In this, the first major biography of Wagner’s daughter-in-law, Brigitte Hamann tries very hard to be fair to a subject who, one might think, scarcely deserves it. It would be hard to find a better example than the Wagner dynasty of the continuity between the myth of a glorious Germany and its terrible enactment. Hamann introduces her book as follows:

In 1923 the 34-year-old politician Adolf Hitler, heralded as the future ‘saviour of Germany’, paid his first visit to Bayreuth. He revealed himself to be a knowledgable Wagnerian, whose political principles accorded with the ideology of Wagner: extreme German nationalism, anti-semitism, anti-liberalism and racism . . . At the time of this visit, Winifred, at 26, was a frustrated wife – and she fell in love with Hitler. But he did not need a wife; he needed political support from the Wagner family, and from the Wagner Societies, an effective network. Shortly afterwards, Siegfried and Winifred Wagner travelled to Munich to witness the putsch that was supposed to bring Hitler to power, only to see it fail. Winifred in particular now worked harder than ever on behalf of the allegedly victimised and wrongly imprisoned Hitler. Her relationship with him in the ‘years of struggle’ before 1933 became easy and familiar, a rarity with Hitler. Röhm, Hess, Goebbels, Hans Frank and many other friends of Hitler came and went . . . He enjoyed the family and artistic atmosphere at home with the Wagners, playing the kind uncle to the Wagner children, and fancied himself a friend of the arts.
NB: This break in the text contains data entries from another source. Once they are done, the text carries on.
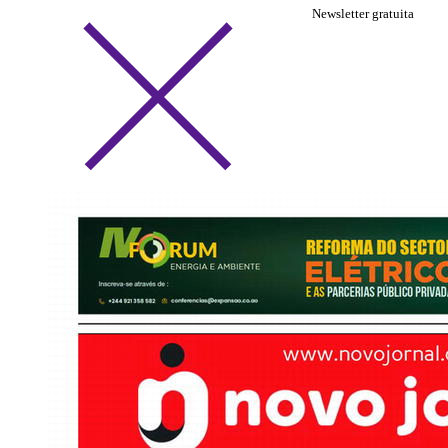
Newsletter gratuita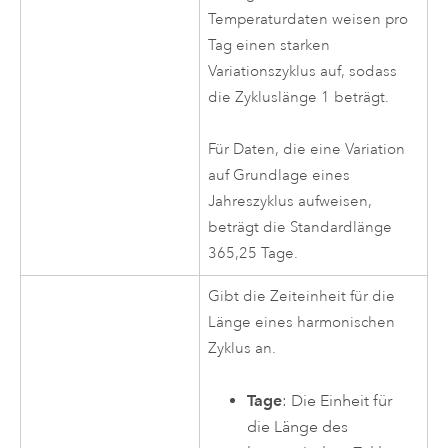
Temperaturdaten weisen pro
Tag einen starken
Variationszyklus auf, sodass
die Zykluslänge 1 beträgt.
Für Daten, die eine Variation
auf Grundlage eines
Jahreszyklus aufweisen,
beträgt die Standardlänge
365,25 Tage.
Gibt die Zeiteinheit für die
Länge eines harmonischen
Zyklus an.
Tage
: Die Einheit für
die Länge des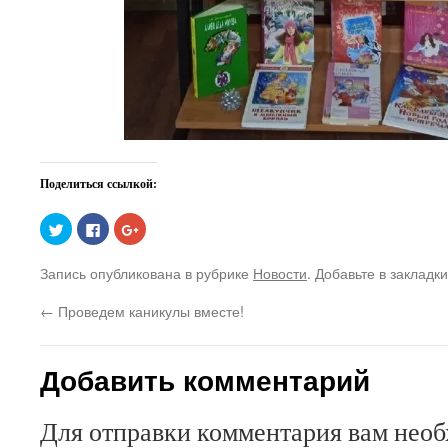
Поделиться ссылкой:
Нажмите,
Нажмите
Нажмите,
чтобы
здесь,
чтобы
поделиться
чтобы
поделиться
на
поделиться
в
Запись опубликована в рубрике
Новости
. Добавьте в закладк
Twitter
контентом
Google+
(Открывается
на
(Открывается
в
Facebook.
в
←
Проведем каникулы вместе!
новом
(Открывается
новом
окне)
в
окне)
новом
окне)
Добавить комментарий
Для отправки комментария вам нео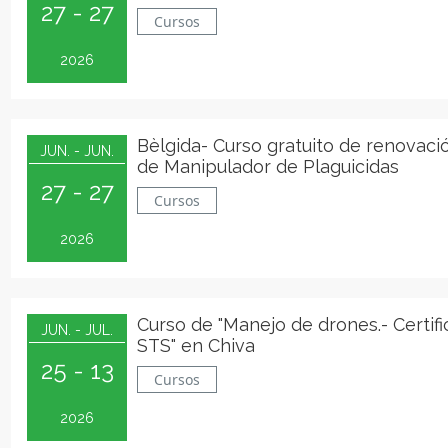
27 - 27
Cursos
2026
Bèlgida- Curso gratuito de renovaci
JUN. - JUN.
de Manipulador de Plaguicidas
27 - 27
Cursos
2026
Curso de "Manejo de drones.- Certif
JUN. - JUL.
STS" en Chiva
25 - 13
Cursos
2026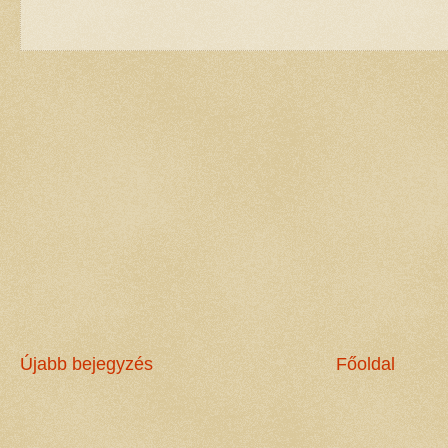
Újabb bejegyzés
Főoldal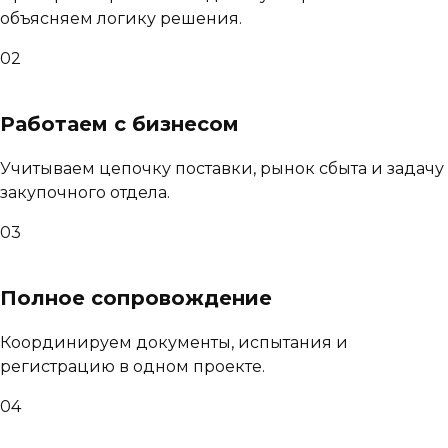
объясняем логику решения.
02
Работаем с бизнесом
Учитываем цепочку поставки, рынок сбыта и задачу
закупочного отдела.
03
Полное сопровождение
Координируем документы, испытания и
регистрацию в одном проекте.
04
Almost every sentence jars. Hamann credits this semi-educated dictator with being a connoisseur; intimates he was ‘wrongly’ imprisoned; and elevates a ragbag of hatred, nationalism and racism into ‘political principles’. She claims that ‘it is an unusual side of Hitler that Bayreuth brings out. Here, he was the charming art lover, the family’s nice uncle, the financial saviour of the festival, and the patron of a long overdue modernisation who aroused genuine enthusiasm among the Bayreuth artists and public alike.’ Fairness here seems to amount to advocacy, or at least to exculpation. Hamann herself believes that

what Winifred and her son Wieland exemplify is how impossible it is to pronounce a clear-cut verdict on Hitler’s contemporaries. Careers full of contradictions, lies and reinvented personal histories were the norm, and later generations have had to accept them as such. For none of us can say whether, in such dangerous but also seductive times, we would have been able to sustain our resistance.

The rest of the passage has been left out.